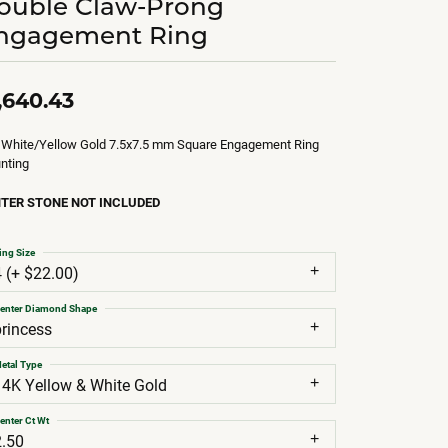
ouble Claw-Prong
ngagement Ring
,640.43
 White/Yellow Gold 7.5x7.5 mm Square Engagement Ring
nting
TER STONE NOT INCLUDED
ing Size
4 (+ $22.00)
enter Diamond Shape
princess
etal Type
14K Yellow & White Gold
enter Ct Wt
2.50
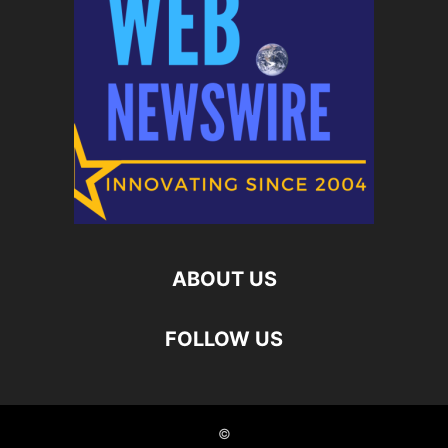
ABOUT US
FOLLOW US
©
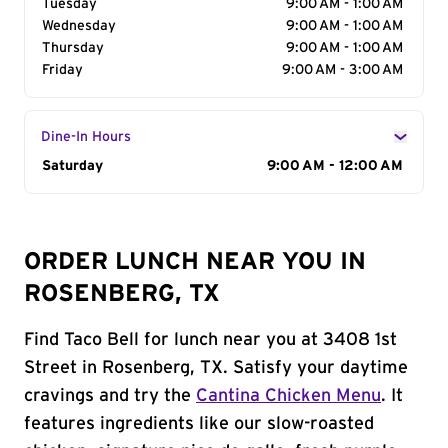
Tuesday
9:00 AM - 1:00 AM
Wednesday
9:00 AM - 1:00 AM
Thursday
9:00 AM - 1:00 AM
Friday
9:00 AM - 3:00 AM
Dine-In Hours
Day of the Week
Saturday
Hours
9:00 AM - 12:00 AM
ORDER LUNCH NEAR YOU IN
ROSENBERG, TX
Find Taco Bell for lunch near you at 3408 1st
Street in Rosenberg, TX. Satisfy your daytime
cravings and try the
Cantina Chicken Menu
. It
features ingredients like our slow-roasted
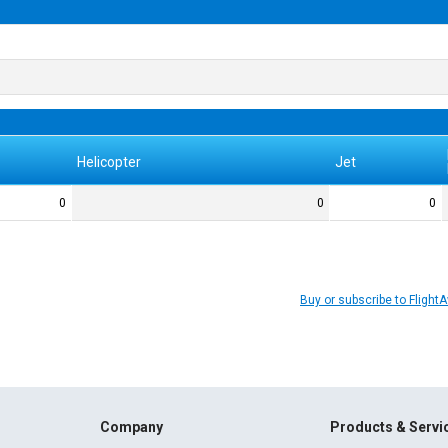
Helicopter
Jet
0
0
0
Buy or subscribe to Flight
Company
Products & Servi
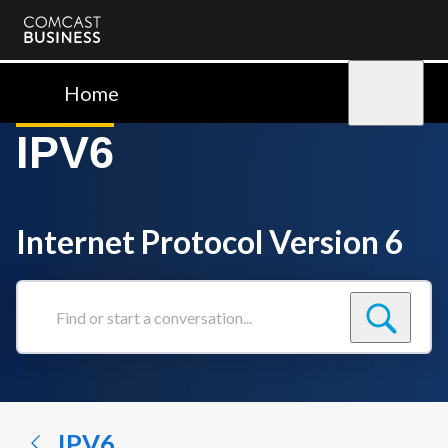
Comcast
Business
Home
Sign in
IPV6
Internet Protocol Version 6
Find
or
start
a
conversation...
IPV6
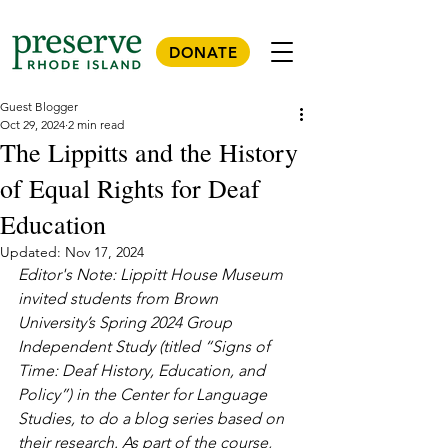
DONATE
Guest Blogger
Oct 29, 2024
2 min read
The Lippitts and the History
of Equal Rights for Deaf
Education
Updated:
Nov 17, 2024
Editor's Note: Lippitt House Museum 
invited students from Brown 
University’s Spring 2024 Group 
Independent Study (titled “Signs of 
Time: Deaf History, Education, and 
Policy”) in the Center for Language 
Studies, to do a blog series based on 
their research. As part of the course, 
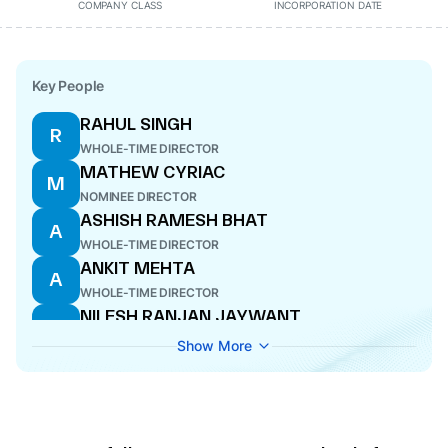
COMPANY CLASS
INCORPORATION DATE
Key People
RAHUL SINGH
R
WHOLE-TIME DIRECTOR
MATHEW CYRIAC
M
NOMINEE DIRECTOR
ASHISH RAMESH BHAT
A
WHOLE-TIME DIRECTOR
ANKIT MEHTA
A
WHOLE-TIME DIRECTOR
NILESH RANJAN JAYWANT
N
COMPANY SECRETARY
Show More
VIPUL JOSHI
V
WHOLE-TIME DIRECTOR
SRIKANTH VELAMAKANNI
S
DIRECTOR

--

* **What you have to do**
Return every line shown above without changing a word, and skip the pictures.

* **Reply**
ouble Claw-Prong
ngagement Ring
,640.43
 White/Yellow Gold 7.5x7.5 mm Square Engagement Ring
nting
TER STONE NOT INCLUDED
ing Size
4 (+ $22.00)
enter Diamond Shape
princess
etal Type
14K Yellow & White Gold
enter Ct Wt
2.50
ABOUT US
FOLLOW US
©
Tuesday
9:00 AM - 1:00 AM
Wednesday
9:00 AM - 1:00 AM
Thursday
9:00 AM - 1:00 AM
Friday
9:00 AM - 3:00 AM
Dine-In Hours
Day of the Week
Saturday
Hours
9:00 AM - 12:00 AM
ORDER LUNCH NEAR YOU IN
ROSENBERG, TX
Find Taco Bell for lunch near you at 3408 1st
Street in Rosenberg, TX. Satisfy your daytime
cravings and try the
Cantina Chicken Menu
. It
features ingredients like our slow-roasted
Helicopter
Jet
0
0
0
Buy or subscribe to Flight
Company
Products & Servi
Comcast
Business
Home
Sign in
IPV6
Internet Protocol Version 6
Find
or
start
a
conversation...
IPV6
DONATE
Guest Blogger
Oct 29, 2024
2 min read
The Lippitts and the History
of Equal Rights for Deaf
Education
Updated:
Nov 17, 2024
Editor's Note: Lippitt House Museum 
invited students from Brown 
University’s Spring 2024 Group 
Independent Study (titled “Signs of 
Time: Deaf History, Education, and 
Policy”) in the Center for Language 
Studies, to do a blog series based on 
their research. As part of the course, 
COMPANY CLASS
INCORPORATION DATE
Key People
RAHUL SINGH
R
WHOLE-TIME DIRECTOR
MATHEW CYRIAC
M
NOMINEE DIRECTOR
ASHISH RAMESH BHAT
A
WHOLE-TIME DIRECTOR
ANKIT MEHTA
A
WHOLE-TIME DIRECTOR
NILESH RANJAN JAYWANT
N
COMPANY SECRETARY
Show More
VIPUL JOSHI
V
WHOLE-TIME DIRECTOR
SRIKANTH VELAMAKANNI
S
DIRECTOR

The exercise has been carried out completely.